Vue en plongée du véhicule orbital (à l'avant-plan, en bas à gauche) amarré à la Station spatiale internationale. La Terre (océan Pacifique) se trouve en arrière-plan.


Les diagrammes ci-dessous illustrent les trajectoires orbitales initiales et finales décrites par une navette spatiale qui est à l'origine placée en orbite circulaire dans le plan de l'équateur terrestre.
Les diagrammes offrent une vue en plongée sur le pôle Nord. Les échelles sont amplifiées pour les besoins de l'illustration.
Les lignes continues représentent la nouvelle orbite, tandis que les lignes pointillées indiquent l'orbite de départ atteinte après la mise à feu indiquée.

Pour amarrer la navette spatiale ou tout autre engin spatial à la Station spatiale internationale (ISS), il faut que l'orbite de l'engin croise l'orbite de la station. Il faut aussi que les vitesses relatives des deux engins soient vraiment basses à leur point de jonction (autrement, une collision pourrait survenir).
Il va sans dire que le synchronisme est essentiel... L'ISS et l'engin spatial doivent se trouver à leur point de rencontre au même moment.
Pour accomplir cet exploit, il faut une bonne dose de planification et plusieurs mises à feu.
Prenons le cas où l'ISS est en orbite circulaire autour de la Terre et où la navette spatiale décrit une orbite semblable mais à une altitude inférieure, comme il est illustré ci-contre. Supposons également que, dans le cas présent, les deux orbites se trouvent sur le même plan.
La première étape de la manoeuvre consiste à placer la navette à peu près dans la même orbite que l'ISS.
Les moteurs de la fusée sont brièvement mis à feu (point A dans l'illustration de gauche) afin d'accroître la vitesse avant de la navette. L'orbite de la navette devient alors elliptique. L'apogée de cette orbite (le point le plus éloigné de la Terre) se trouve environ à la même altitude que l'orbite de l'ISS.
Le périgée (point le plus près de la Terre) se situe au même endroit dans l'orbite où a eu lieu la mise a feu.

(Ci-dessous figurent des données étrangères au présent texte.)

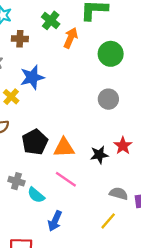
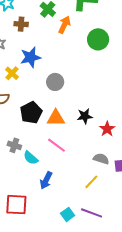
gray circle: (108, 99) -> (55, 82), moved
red star: (123, 146) -> (107, 129), moved
black star: (99, 155) -> (85, 116), moved

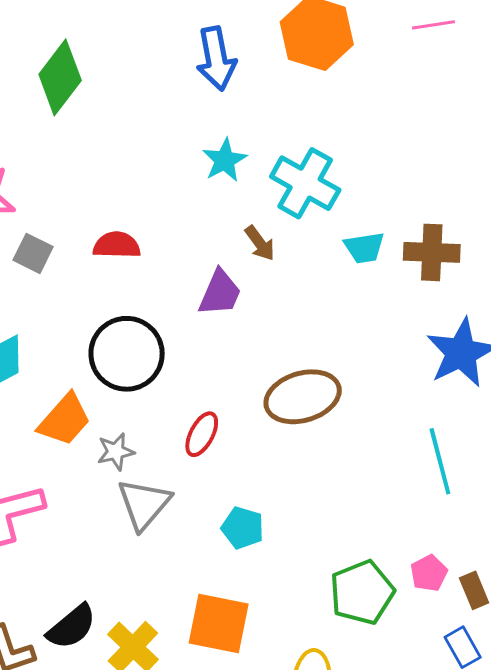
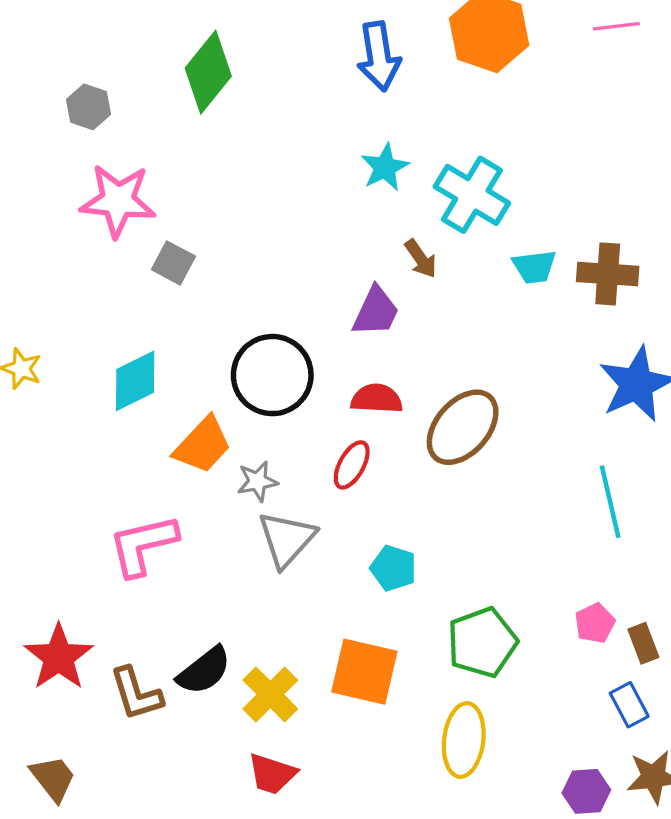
red semicircle: (117, 245) -> (377, 399), moved
brown ellipse: (303, 397) -> (463, 427), turned -34
green pentagon: (362, 592) -> (482, 642), moved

Afin de faire correspondre l'orbite de la navette à celle de l'ISS, celle-ci doit redevenir circulaire. On y arrive en effectuant une seconde mise à feu à l'apogée de l'orbite elliptique, représenté par le point B dans le diagramme de gauche.
L'orbite circulaire à atteindre est représentée par la fine ligne légèrement à l'intérieur de l'orbite de la station spatiale.

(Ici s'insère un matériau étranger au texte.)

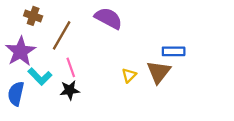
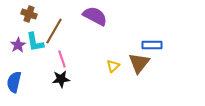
purple star: (20, 51) -> (18, 45), size x0.6
cyan L-shape: (40, 76) -> (35, 42), moved, turned 35

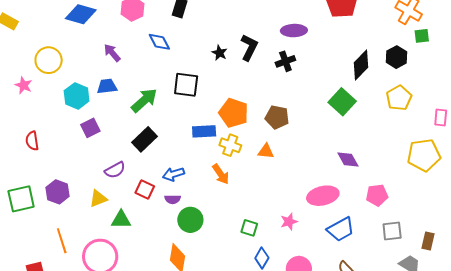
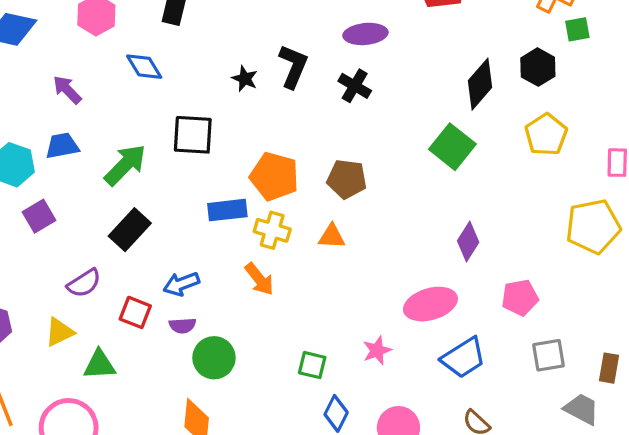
black cross: (285, 61) -> (355, 86), turned -36
purple diamond: (348, 159) -> (468, 242), turned 65

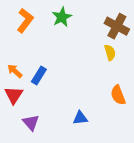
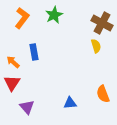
blue rectangle: (39, 76) -> (34, 52), moved, turned -42
orange semicircle: (118, 95) -> (103, 94), moved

La période orbitale de la navette est légèrement moins longue que celle de l'ISS. Cela lui permet de s'approcher graduellement de la station.
L'orbite circulaire de la navette, légèrement plus petite, lui permet d'atteindre la station tout en étant un peu plus basse en altitude.
Bien que la navette semble emprunter la bonne trajectoire en une seule orbite dans l'illustration, il faut en général plusieurs manoeuvres pour placer la navette à une distance d'amarrage de la station.
La rencontre et l'amarrage se produisent après une série de petits ajustements orbitaux, chaque manoeuvre permettant de rapprocher les trajectoires orbitales jusqu'à ce que la convergence soit réalisée.
La vitesse de la navette à l'amarrage, par rapport à la station, est de quelques centimètres par seconde.
Il est important de comprendre que l'amarrage se fait par des manoeuvres orbitales et non par un déplacement rectiligne d'un point à un autre.
Dans l'illustration ci-contre, la navette se trouve dans une orbite inférieure et bénéficie donc d'un avantage qui se traduit par un gain de temps, de sorte qu'elle se rapproche graduellement de l'ISS par l'arrière.
On peut également rehausser légèrement l'orbite de la navette. Dans ce cas, la station a l'avantage du gain de temps et peut converger vers la navette.